- **Task data**
---+---

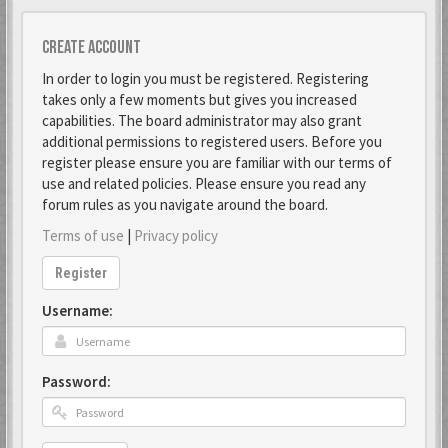
Create account
In order to login you must be registered. Registering
takes only a few moments but gives you increased
capabilities. The board administrator may also grant
additional permissions to registered users. Before you
register please ensure you are familiar with our terms of
use and related policies. Please ensure you read any
forum rules as you navigate around the board.
Terms of use
|
Privacy policy
Register
Username:
Password:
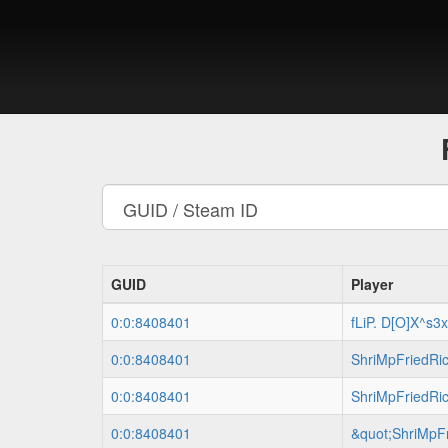
GUID
Player
0:0:8408401
fLiP. D[O]X^s3
0:0:8408401
ShriMpFriedRi
0:0:8408401
ShriMpFriedRi
0:0:8408401
&quot;ShriMpFr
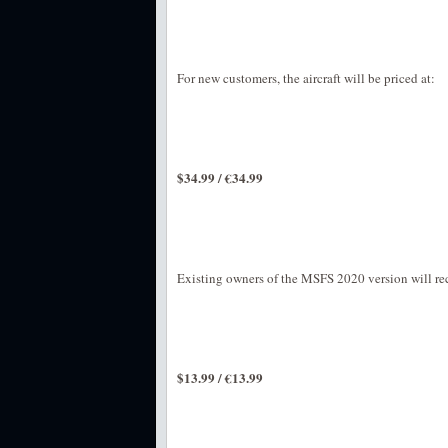
For new customers, the aircraft will be priced at:
$34.99 / €34.99
Existing owners of the MSFS 2020 version will rec
$13.99 / €13.99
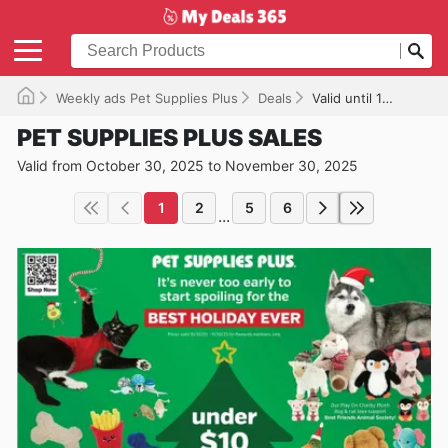
Weekly ads Pet Supplies Plus
Deals
Valid until 11/30/2025
PET SUPPLIES PLUS SALES
Valid from October 30, 2025 to November 30, 2025
1
2
5
6
...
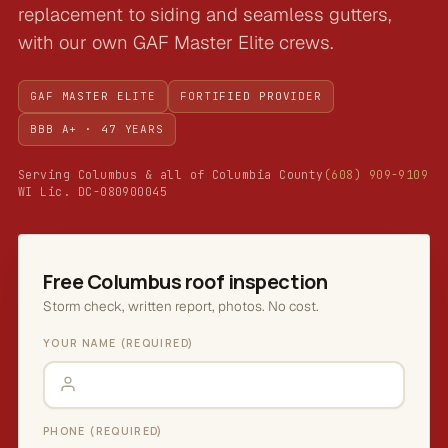
replacement to siding and seamless gutters,
with our own GAF Master Elite crews.
GAF MASTER ELITE
FORTIFIED PROVIDER
BBB A+ · 47 YEARS
Serving Columbus & all of Columbia County
(608) 909-9109
WI Lic. DC-080900045
Free Columbus roof inspection
Storm check, written report, photos. No cost.
YOUR NAME (REQUIRED)
PHONE (REQUIRED)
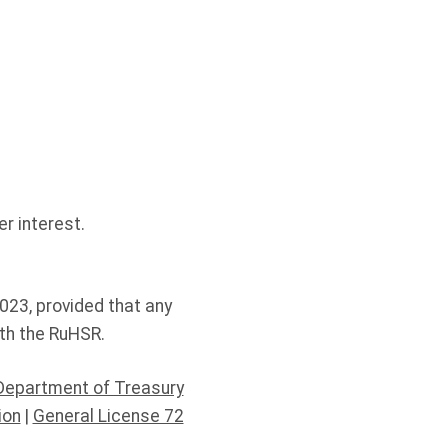
r interest.
023, provided that any
th the RuHSR.
Department of Treasury
ion
|
General License 72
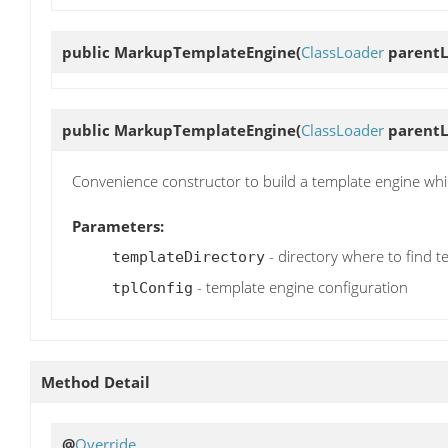
public
MarkupTemplateEngine
(
ClassLoader
parentL
public
MarkupTemplateEngine
(
ClassLoader
parentL
Convenience constructor to build a template engine whic
Parameters:
- directory where to find t
templateDirectory
- template engine configuration
tplConfig
Method Detail
@
Override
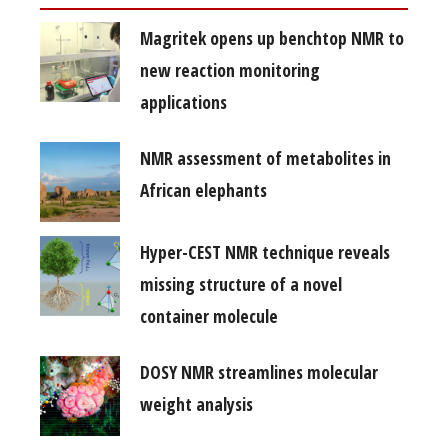
Magritek opens up benchtop NMR to
new reaction monitoring
applications
NMR assessment of metabolites in
African elephants
Hyper-CEST NMR technique reveals
missing structure of a novel
container molecule
DOSY NMR streamlines molecular
weight analysis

---+---

- **What needs to be done**
Beginning with the line that contains "Hyper-CEST NMR technique reveals", restate word for word each line through the last one in the data, and write nothing more.

- **Task solution**
Hyper-CEST NMR technique reveals
missing structure of a novel
container molecule
DOSY NMR streamlines molecular
weight analysis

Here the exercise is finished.